DECISION AND REASONS
1. The appellant, Merlene Duffus, born on 15 June 1957, is a female citizen of Jamaica. She entered the United Kingdom as a visitor in 2003 and overstayed. On 13 October 2010, she married Mitchell Lewis, a British citizen (hereafter Mr Lewis). She made applications for leave to remain in 2013 and 2014 which were refused. A further application for leave was refused on 11 August 2015. The appellant appealed to the First-tier Tribunal (Judge Myers) which, in a decision promulgated on 25 May 2016 dismissed the appeal. The appellant now appeals, with permission, to the Upper Tribunal.
2. Granting permission, Upper Tribunal Judge Southern wrote:
"It might be considered hard to criticise the judge for not having had regard to EX1 when it appeared to be conceded that the submissions advanced on behalf of the applicant were focused on whether a grant of leave outside the Rules was required to secure an outcome compatible with Article 8 of the ECHR but it may be arguable that the need to consider that provisions of the Rules arose as the evidence emerged.
It is arguable also that the judge may have fallen into error in declining to "assess how long separation might be" if the appellant returned alone to Jamaica to seek entry clearance to return as there appears to be no assessment of whether a permanent severance of this marriage will infringe rights protected by Article 8.

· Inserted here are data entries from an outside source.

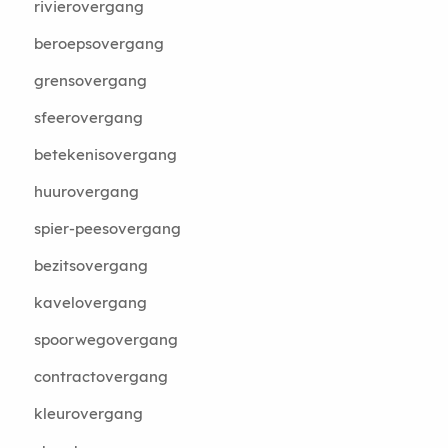
rivierovergang
beroepsovergang
grensovergang
sfeerovergang
betekenisovergang
huurovergang
spier-peesovergang
bezitsovergang
kavelovergang
spoorwegovergang
contractovergang
kleurovergang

It may be that, given her poor immigration history, the relatively brief marriage, the discrepant accounts of continuity of cohabitation and the judge's finding to the effect of embellishment of the appellant's evidence, the appellant faces formidable obstacles in succeeding in this claim. She is entitled to see that her claim is properly assessed and it is arguable that in confining the assessment to the period while entry clearance is sought the judge fell into error."
3. Mr Mitchell is elderly and unwell. As Judge Myers observed [18] "his health is so poor he cannot manage without the appellant's constant care." The judge "accepted it would be detrimental to Mr Mitchell if his wife was not available" but the judge did place limited weight on a medical report from a GP "because it is likely the doctor is relating what she had been told by Mr Mitchell and is unaware of the family he has living nearly and the fact that the appellant regularly makes trips to London or stays at her daughter's in Leeds." The judge found it was unreasonable to expect Mr Mitchell to live permanently in Jamaica with the appellant [19] and that it would be reasonable for him to "accompany his wife to that country on a temporary basis while she made an application for entry to the UK through the proper channels".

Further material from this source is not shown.